Cal Henderson's all day talk on "Scaling Fast and Cheap - How We Built Flickr" is packed with information about building a scalable enterprize web application using predominantly open source software, some custom software, and very little commercial software.
Anyone from a beginner to an experienced web applications developer would find the talk useful. Especially since Cal was open to any questions. However, if you want a talk on the history of Flickr this is not the talk for you. Currently flickr runs on about 200 servers and has about 600 terabytes of storage, not including redundancy it is about 200 terabytes. There are two data centers, one in Texas and one in Virginia. The development team is about 10 engineers and operational support is now handled by Yahoo's operations team, but previously it was about 4 people. Keep it simple
He started out his talked with a picture of the godfather of computer science, Donald Knuth and his famous quote "premature optimization is the root of all evil." (Misattributed quote, see comments). The point he drove home was not to waste man power optimizing the small stuff or the stuff that won't need optimizing. Almost all optimization will be in the database and hardware configuration of your disk storage system.
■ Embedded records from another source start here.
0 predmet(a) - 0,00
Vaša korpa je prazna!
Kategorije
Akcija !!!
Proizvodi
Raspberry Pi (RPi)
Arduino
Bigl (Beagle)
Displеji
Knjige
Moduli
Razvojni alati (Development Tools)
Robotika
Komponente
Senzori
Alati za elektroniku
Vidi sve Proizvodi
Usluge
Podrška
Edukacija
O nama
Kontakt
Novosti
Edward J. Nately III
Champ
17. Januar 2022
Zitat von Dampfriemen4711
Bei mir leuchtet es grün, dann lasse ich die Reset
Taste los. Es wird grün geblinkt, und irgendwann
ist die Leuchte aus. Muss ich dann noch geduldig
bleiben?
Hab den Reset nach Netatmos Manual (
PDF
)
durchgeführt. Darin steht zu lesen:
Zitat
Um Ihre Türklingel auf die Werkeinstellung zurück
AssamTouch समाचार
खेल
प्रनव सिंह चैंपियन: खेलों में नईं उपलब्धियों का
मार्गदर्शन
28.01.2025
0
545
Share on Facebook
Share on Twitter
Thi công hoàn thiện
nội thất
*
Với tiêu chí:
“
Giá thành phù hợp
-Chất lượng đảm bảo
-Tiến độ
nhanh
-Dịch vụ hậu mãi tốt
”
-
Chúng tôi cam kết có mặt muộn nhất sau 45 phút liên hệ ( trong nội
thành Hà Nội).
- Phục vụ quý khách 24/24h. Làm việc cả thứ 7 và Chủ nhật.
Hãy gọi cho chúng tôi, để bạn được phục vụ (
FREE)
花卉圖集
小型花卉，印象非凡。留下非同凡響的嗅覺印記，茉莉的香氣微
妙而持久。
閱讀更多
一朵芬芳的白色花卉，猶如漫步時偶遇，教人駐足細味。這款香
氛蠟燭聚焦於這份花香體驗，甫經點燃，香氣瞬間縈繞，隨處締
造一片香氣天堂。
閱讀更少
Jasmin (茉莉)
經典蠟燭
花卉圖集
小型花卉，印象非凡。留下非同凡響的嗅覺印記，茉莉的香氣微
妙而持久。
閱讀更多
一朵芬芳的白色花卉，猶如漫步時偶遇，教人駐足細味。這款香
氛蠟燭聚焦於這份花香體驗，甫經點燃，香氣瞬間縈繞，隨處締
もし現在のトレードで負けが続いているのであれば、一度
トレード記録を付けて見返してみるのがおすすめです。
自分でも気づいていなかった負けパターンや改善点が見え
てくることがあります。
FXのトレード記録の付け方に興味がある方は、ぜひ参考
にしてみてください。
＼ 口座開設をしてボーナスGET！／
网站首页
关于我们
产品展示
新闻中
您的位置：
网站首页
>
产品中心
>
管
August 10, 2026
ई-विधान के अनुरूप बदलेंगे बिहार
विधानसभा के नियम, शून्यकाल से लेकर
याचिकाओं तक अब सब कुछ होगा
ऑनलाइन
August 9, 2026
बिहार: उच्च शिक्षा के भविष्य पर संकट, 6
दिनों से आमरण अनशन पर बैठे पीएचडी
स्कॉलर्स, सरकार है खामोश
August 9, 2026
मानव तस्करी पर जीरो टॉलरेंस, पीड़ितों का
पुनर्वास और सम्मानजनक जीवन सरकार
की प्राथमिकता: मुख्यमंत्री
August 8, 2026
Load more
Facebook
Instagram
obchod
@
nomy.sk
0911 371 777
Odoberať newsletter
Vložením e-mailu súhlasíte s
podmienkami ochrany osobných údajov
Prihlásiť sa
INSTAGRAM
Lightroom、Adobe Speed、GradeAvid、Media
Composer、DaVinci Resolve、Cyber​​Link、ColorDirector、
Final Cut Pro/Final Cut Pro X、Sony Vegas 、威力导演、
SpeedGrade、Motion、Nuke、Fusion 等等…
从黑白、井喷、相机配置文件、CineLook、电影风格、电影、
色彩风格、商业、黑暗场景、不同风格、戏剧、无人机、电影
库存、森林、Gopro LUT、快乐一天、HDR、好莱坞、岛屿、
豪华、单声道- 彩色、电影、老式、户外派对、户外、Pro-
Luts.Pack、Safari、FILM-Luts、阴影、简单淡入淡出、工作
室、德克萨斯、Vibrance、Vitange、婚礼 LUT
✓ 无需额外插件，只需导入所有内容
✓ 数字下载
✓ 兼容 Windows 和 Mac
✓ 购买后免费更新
In that vain he recommended buying commodity hardware and install the standard version of linux, with one exception, use the compiled binaries of MySQL from www.mysql.com -- don't try to compile your own. Further, run mysql on a 64 bit machine to get around the memory limits of 32 bit machines.
Don't lock yourself into a hardware platform if you can help it -- especially if you are growing fast. If you do, check that the components (disk drives, network cards, etc...) your vendor uses stay compatible with your version of linux. If you can't do that, then plan ahead for some time to develop for a possibly new version of linux.
The main software components of flickr are Linux (I think RedHat, Debian, SuSi), JVM, Smarty, Mysql, Apache2, PHP4. Consistency across your systems is key to ensuring ease of maintainance and ease of development.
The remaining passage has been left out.